On June 26, 2026, the IRS updated Form 720 to reflect the correct Patient-Centered Outcomes Research Institute (PCORI) fee amounts and plan year ending dates for plans ending in the 2025 calendar year.
The updated form now correctly reflects:
- $3.47 per covered life on Line 133(c) for plan years ending January 1, 2025 – September 30, 2025
- $3.84 per covered life on Line 133(d) for plan years ending October 1, 2025 – December 31, 2025
Employers and plan sponsors can now complete and submit Form 720 when PCORI fees apply.
Who Must Pay PCORI Fees?
PCORI fees generally apply to:
- Self-funded medical plans, including level-funded plans
- Health Reimbursement Arrangements (HRAs)
- Individual Coverage HRAs (ICHRAs)
- Qualified Small Employer HRAs (QSEHRAs)

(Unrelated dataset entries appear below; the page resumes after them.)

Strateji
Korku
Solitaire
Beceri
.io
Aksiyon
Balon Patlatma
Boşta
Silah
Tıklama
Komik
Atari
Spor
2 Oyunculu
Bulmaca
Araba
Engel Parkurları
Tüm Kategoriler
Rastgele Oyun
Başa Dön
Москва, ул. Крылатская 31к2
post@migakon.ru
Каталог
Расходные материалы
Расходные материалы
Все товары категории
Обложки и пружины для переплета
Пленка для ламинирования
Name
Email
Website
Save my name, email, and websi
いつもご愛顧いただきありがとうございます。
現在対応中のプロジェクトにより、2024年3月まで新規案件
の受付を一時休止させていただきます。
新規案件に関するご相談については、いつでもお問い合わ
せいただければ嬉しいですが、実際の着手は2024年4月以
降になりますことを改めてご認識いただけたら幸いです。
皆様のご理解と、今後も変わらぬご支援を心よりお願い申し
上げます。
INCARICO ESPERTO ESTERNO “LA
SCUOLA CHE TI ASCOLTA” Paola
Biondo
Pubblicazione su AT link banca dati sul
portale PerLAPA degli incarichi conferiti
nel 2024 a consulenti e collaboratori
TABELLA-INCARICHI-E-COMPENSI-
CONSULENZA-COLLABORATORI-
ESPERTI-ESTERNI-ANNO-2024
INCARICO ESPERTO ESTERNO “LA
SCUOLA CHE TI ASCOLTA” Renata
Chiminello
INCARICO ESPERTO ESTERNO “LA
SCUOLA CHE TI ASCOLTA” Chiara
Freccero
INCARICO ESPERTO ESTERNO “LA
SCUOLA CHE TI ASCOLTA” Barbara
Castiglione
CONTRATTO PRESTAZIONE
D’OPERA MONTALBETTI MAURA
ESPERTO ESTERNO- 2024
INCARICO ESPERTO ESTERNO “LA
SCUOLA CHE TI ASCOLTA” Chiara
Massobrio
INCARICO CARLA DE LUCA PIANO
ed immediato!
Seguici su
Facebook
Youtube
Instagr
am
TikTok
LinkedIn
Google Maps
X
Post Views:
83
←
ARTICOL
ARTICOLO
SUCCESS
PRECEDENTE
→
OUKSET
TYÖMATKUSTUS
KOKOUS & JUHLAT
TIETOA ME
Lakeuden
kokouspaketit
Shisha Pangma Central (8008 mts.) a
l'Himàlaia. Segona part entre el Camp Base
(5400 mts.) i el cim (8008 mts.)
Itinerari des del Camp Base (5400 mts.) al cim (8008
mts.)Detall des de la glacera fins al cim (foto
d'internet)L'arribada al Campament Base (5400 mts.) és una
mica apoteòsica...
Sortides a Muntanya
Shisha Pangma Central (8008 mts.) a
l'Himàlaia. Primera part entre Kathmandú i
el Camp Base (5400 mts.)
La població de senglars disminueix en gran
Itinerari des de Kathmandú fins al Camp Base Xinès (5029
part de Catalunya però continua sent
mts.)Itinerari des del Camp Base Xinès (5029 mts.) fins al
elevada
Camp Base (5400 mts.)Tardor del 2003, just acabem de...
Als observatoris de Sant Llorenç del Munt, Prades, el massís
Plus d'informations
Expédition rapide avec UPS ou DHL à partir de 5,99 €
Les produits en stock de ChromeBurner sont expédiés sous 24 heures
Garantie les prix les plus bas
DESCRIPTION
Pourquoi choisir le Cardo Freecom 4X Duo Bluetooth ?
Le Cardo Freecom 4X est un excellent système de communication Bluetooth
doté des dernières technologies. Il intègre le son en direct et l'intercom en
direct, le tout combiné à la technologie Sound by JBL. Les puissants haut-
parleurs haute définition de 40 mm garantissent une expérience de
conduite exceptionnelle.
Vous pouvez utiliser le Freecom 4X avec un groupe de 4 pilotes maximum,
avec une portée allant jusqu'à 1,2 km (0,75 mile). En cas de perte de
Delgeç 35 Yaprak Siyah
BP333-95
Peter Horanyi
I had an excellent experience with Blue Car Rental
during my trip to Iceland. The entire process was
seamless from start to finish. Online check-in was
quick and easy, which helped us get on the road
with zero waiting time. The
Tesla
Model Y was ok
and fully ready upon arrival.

- Most Medical Expense Reimbursement Plans (MERPs)
Fully insured medical plans are not required to file or pay directly—the insurance carrier handles the fee.

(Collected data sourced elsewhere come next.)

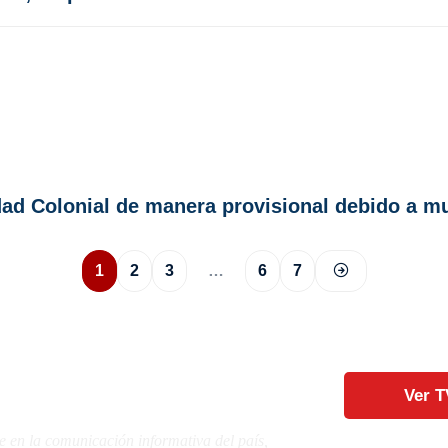
iudad Colonial de manera provisional debido a 
1
2
3
…
6
7
Ver T
e en la comunicación informativa del país,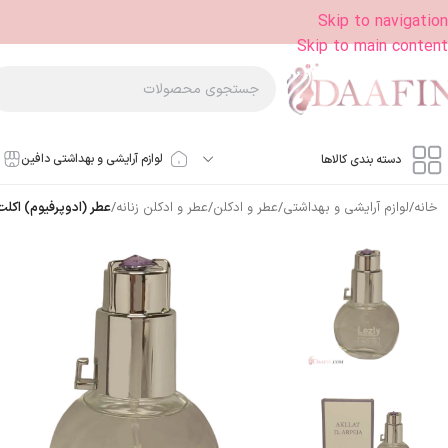
Skip to navigation
Skip to main content
لوازم آرایشی و بهداشتی دافین
دسته بندی کالاها
خانه
/
لوازم آرایشی و بهداشتی
/
عطر و ادکلن
/
عطر و ادکلن زنانه
/
عطر (ادوپرفیوم) اکلت لزلی زنانه in Eclat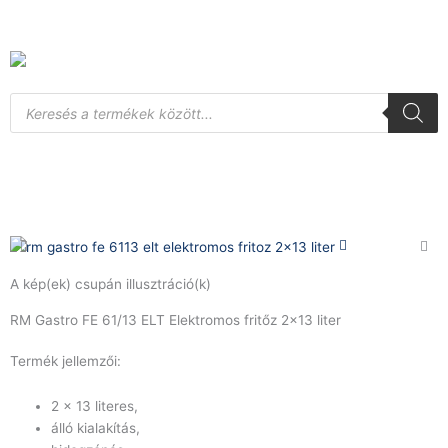
Skip
to
content
Products
search
A kép(ek) csupán illusztráció(k)
RM Gastro FE 61/13 ELT Elektromos fritőz 2×13 liter
Termék jellemzői:
2 x 13 literes,
álló kialakítás,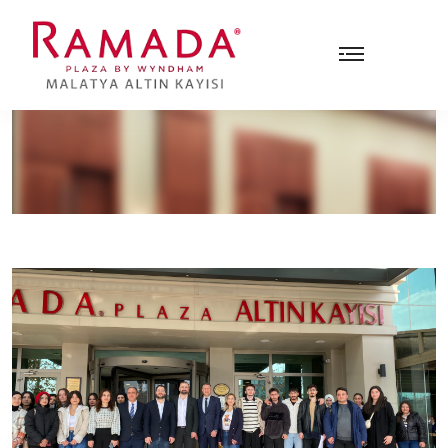
Bizden Haberler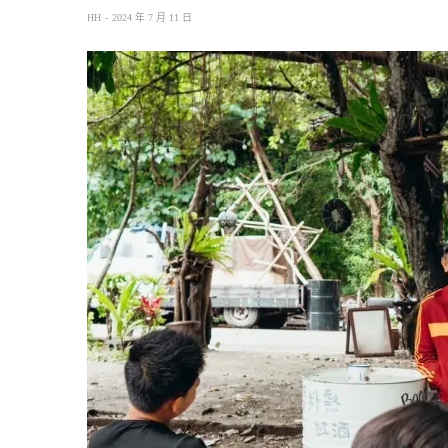
HH
2024 年 7 月 11 日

Plans that are considered excepted benefits are also exempt, including:
- Stand-alone dental plans
- Stand-alone vision plans
- Qualified Health FSAs
- HSAs
Background
The Affordable Care Act (ACA) requires certain health plans to pay a PCORI fee that supports research on patient-centered healthcare outcomes.
For fully insured plans, the insurer includes and submits the fee. For self-funded and level-funded plans, the employer or plan sponsor is responsible for calculating, reporting, and paying the fee directly to the IRS.
Although the fee is based on the plan year, it is paid annually using the second-quarter IRS Form 720.
Payment deadline:
PCORI fees for plan years ending during 2025 must be submitted by July 31, 2026.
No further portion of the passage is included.